[DFDL-WG] DFDL hexBinary and base64Binary

Westhead, Martin (Martin) westhead at avaya.com
Mon Nov 19 13:13:27 CST 2007


I am way out of the loop here, but I felt motivated to throw in a few
cents on this discussion.

 

As far as scope goes, it seems to me a reasonable goal to consider would
be to include all the primitive types of XML Schema as in scope. That
would suggest that hexBinary and base64 should be included.

 

Regarding implementation, what concerns me about the discussion is the
confusion between data model and representation that I seem to be
hearing. (Perhaps I am bringing this to the discussion in which case
please set me straight).

 

The way it looks to me is that when you specify the XML Schema "type" in
the DFDL document you are specifying the data model, or another way to
put it is that you are specifying the form of the XML document that
would be output if your DFDL parser were producing a document.
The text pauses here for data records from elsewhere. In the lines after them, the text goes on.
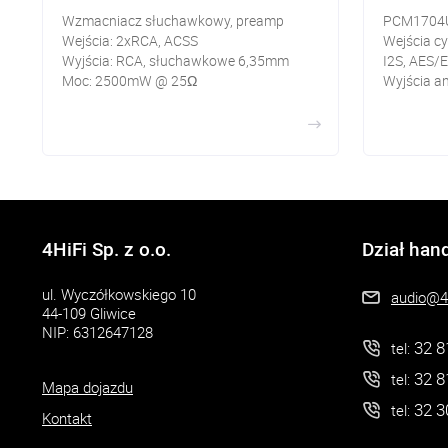
Wzmacniacz słuchawkowy, preamp
PCM1704
Wejścia: 2xRCA, ACSS
Wejścia c
Wyjścia: RCA, słuchawkowe 6,35mm
I2S, AES/
Moc: 2500mW @ 25Ω
Wyjścia a
4HiFi Sp. z o.o.
Dział han
ul. Wyczółkowskiego 10
audio@4h
44-109 Gliwice
NIP: 6312647128
32 8
tel:
32 8
tel:
Mapa dojazdu
32 3
tel:
Kontakt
This
should be separated from the discussion of the representation of the
data that you are reading in.

 

So what I expect is that there are three different data models for this
kind of data:

1.	Sequence of bytes
2.	hexBinary
3.	base64

 

And there are three different underlying representations of the data
that could be read from:

1.	bytes
2.	bin hex
3.	base 64

 

And ideally you should be able to choose the model and the data
separately (IMO).

 

Am I making sense?

 

Martin

 

________________________________

From: dfdl-wg-bounces at ogf.org [mailto:dfdl-wg-bounces at ogf.org] On Behalf
Of Mike Beckerle
Sent: Monday, November 19, 2007 8:34 AM
To: Steve Hanson
Cc: dfdl-wg at ogf.org
Subject: Re: [DFDL-WG] DFDL hexBinary and base64Binary

 


Steve, (& team) 

What you are suggesting is the simplest of the simple. No 'text'
representation at all,  Users who have actual hexidecimal strings in
their data can always model them as either strings or if they're small
enough, integers in base 16 text. 

In this case the only difference between hexBinary and base64Binary is
what happens if you coerce the infoset value to a string and this is
into the API space which is outside the scope of DFDL. 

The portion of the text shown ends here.